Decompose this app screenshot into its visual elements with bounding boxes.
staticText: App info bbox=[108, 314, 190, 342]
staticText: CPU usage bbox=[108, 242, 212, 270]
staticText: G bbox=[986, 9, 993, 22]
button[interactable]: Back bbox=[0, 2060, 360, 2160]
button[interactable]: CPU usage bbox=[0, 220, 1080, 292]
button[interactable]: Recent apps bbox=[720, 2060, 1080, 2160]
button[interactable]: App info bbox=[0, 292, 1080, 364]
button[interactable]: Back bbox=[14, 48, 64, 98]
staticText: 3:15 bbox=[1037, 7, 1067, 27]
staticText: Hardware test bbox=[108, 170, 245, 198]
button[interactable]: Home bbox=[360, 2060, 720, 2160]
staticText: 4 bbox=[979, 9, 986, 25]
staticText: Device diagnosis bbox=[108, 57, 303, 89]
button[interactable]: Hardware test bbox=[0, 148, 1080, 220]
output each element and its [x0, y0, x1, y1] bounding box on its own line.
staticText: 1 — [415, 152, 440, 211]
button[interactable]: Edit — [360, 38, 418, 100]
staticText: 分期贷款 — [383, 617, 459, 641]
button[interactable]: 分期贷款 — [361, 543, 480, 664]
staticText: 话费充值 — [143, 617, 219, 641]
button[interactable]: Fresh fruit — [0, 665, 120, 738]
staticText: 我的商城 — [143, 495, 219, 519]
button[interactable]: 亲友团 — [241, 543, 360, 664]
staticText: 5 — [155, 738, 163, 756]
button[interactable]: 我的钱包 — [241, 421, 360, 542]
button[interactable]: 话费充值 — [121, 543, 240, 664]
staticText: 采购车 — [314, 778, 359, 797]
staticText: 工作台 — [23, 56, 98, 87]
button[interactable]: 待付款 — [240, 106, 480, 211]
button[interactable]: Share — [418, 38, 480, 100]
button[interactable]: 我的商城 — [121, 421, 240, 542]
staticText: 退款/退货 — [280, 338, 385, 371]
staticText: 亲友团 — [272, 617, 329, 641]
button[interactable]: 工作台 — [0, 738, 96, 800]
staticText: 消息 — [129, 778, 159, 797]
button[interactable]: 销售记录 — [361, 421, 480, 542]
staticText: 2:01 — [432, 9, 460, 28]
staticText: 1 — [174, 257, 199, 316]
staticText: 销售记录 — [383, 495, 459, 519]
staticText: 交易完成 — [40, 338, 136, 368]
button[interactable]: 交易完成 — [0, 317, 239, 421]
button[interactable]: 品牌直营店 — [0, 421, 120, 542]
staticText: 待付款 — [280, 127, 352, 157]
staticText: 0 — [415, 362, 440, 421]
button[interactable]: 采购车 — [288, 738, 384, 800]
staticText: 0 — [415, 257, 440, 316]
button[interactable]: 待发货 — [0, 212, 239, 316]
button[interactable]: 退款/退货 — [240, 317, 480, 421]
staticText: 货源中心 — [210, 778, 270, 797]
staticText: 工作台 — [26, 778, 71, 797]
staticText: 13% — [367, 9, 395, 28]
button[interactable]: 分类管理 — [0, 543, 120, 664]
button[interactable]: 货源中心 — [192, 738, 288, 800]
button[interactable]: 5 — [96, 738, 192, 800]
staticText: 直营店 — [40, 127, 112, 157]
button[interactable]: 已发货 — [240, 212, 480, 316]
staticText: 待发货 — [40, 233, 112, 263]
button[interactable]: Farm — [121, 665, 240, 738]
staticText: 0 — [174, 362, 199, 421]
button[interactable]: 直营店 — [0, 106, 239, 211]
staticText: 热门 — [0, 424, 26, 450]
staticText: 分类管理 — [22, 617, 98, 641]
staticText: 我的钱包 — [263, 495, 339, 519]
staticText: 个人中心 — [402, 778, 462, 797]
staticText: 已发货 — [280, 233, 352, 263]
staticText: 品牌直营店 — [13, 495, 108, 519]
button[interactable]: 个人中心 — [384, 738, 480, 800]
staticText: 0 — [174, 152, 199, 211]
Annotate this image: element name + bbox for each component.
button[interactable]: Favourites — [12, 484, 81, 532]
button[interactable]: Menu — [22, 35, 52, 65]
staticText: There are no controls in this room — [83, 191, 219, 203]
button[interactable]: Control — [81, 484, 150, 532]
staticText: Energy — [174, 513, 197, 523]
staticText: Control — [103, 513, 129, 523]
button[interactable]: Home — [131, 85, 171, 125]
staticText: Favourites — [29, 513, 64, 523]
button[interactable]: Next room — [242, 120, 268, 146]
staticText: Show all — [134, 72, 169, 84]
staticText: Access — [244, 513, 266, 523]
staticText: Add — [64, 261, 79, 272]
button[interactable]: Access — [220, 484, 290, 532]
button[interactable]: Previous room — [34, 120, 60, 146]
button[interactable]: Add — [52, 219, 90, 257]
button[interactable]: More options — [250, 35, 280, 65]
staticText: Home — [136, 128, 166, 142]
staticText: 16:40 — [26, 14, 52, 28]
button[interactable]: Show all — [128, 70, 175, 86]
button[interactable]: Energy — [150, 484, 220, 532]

========================================================================

• **Work order**: Work out the number of lines in the listing above that hold the string "Energy". Reply with that number only.

• **Expected answer**: 2